3) The shell script is written for non-shell-script users - it's quite likely some glue for a system where 99.9% is in other languages, and the maintenance guys will specialize in those languages, and may not "use Unix" in their daily tasks at all. It's very common and reasonable to write all your code on a Win or Mac computer and then have it deployed to some linux server; and most companies currently do have separate ops teams (which would "use Unix" every day) and developer teams, which might "use Unix" once a month or less, even if the end binaries run on Unix.


The OP says to use long-options at all times when not at the command prompt. All this other stuff is a scenario you're placing around it to try and justify it.


Is Randall Munroe a Unix user after 15 years of using it?

http://xkcd.com/1168/


That's a comic. He sells a shirt on his site's store that is filled with Unix tips, including "tar -xf # extract anything". I'm not sure this is a legitimate criticism.


Unix is an operation system, not a religion. I would argue that the pragmatism and adaptability contributed more to its success than its style.


There's something to be said for the automatic recognition that something like "tar zxvf foo.tar.gz" has, versus the verbose "tar --gzip --extract --verbose --file foo.tar.gz." It feels terribly ponderous to do the latter. That said, when I see a command I don't recognize immediately ('sed -n' comes to mind for some reason) I would benefit from seeing the long option. The other side of the coin is that once I go look up 'sed -n' I'll probably remember it for next time.



I always remember this as "eXtract Ze Vucking File".

(You have to say it in a bad german accent.)


Aside,

    sed -n /re/p
is grep. sed's default is to print every line at the end of the script, -n says not to. Larry Wall rightly had perl(1) inherit -n along with perl's -p.


We had a very similar discussion over the weekend at http://news.ycombinator.com/item?id=5157215 but with the domain expertise being with non-programmers.

My opinion remains the same as it was there. If you've already gone through the effort of learning the short options, there is no reason not to continue amortizing that effort by making use of them. On the other hand if you have not really learned the short options, it is only worthwhile doing so if you plan to use them enough in the future that it will pay off.

Of course if you are writing code that you expect to be maintained by someone else, aim it at the fluency that you expect to be able to demand at them. Aiming it lower than that will just make things more painful for you. Aiming it higher will make things more painful for them (and the vast majority of the cost of software development is in maintenance, so they matter more than you do in the long run).


And at least a few of these (grep -iv, sed -n, ls -tr) aren't even unusual. If you ask what -iv means in grep, I assume you have used grep < 10 times ever.
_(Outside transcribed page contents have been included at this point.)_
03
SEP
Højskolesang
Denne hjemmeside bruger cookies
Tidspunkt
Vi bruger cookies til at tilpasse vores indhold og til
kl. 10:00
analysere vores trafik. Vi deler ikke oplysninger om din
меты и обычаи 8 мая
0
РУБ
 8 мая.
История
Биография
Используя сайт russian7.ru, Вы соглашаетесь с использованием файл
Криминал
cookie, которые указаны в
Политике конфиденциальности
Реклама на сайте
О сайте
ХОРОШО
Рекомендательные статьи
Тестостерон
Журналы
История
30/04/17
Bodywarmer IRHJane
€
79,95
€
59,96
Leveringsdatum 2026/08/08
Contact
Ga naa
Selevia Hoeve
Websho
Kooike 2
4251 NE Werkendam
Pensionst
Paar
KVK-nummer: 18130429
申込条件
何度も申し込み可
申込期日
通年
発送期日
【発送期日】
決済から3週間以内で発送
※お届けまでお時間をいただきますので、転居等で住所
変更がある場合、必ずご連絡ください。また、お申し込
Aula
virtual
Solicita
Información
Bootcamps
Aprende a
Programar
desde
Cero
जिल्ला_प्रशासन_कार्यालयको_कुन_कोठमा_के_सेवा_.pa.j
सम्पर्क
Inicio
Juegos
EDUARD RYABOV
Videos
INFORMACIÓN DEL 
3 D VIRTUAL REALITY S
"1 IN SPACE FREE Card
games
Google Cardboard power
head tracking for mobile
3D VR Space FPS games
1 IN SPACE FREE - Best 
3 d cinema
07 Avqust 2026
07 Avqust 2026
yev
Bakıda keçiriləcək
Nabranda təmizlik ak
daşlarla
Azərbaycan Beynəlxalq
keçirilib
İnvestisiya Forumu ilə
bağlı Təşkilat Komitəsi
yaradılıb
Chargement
Agreed! It saves a trip to the man page.

Something else I figured out recently is that if you put the pipe at the end of a line, you don't need a backslash:

    echo thing |
    grep thing


I have seen this working, but didn't understand why... thanks!


I'd probably indent the grep in that case, though, to make things clearer.

My own PowerShell scripts often take the form of

    Get-Foo |
      Where-Object { $_.blah } |
      ForEach-Object { ... }
etc., especially with longer pipelines.


Also works with the && and || operators.


No. Use standard POSIX flags to invoke standard POSIX functionality, so your scripts don't break when run on a different system.


It's always a cost/benefits analysis. I think for a lot of us, the cost/benefit goes something like this:

"Will I ever have to read and modify this script again? Effectively-100% likely. Will this script ever run anywhere that I don't have the GNU toolchain? Effectively-0% likely."

It's a no-brainer at that point.

If you can't say that second part honestly, reconsider, but a lot of us can.


And now porting your script to non GNU such as BSD becomes a pain in the behind ... whereas before maybe only one or two commands would have had to change, now it will be most if not all.


When I mentioned "GNU", I think it sort of implied that I am aware of the existence of non-GNU toolchains.

I really am not worried about that in my world. The dependencies on Linux go a great deal deeper than the GNU toolchain. YMMV.


> Will this script ever run anywhere that I don't have the GNU toolchain? Effectively-0% likely.

Not really. A lot of stuff broke when /bin/sh moved to a POSIX-compatibile shell rather than Bash.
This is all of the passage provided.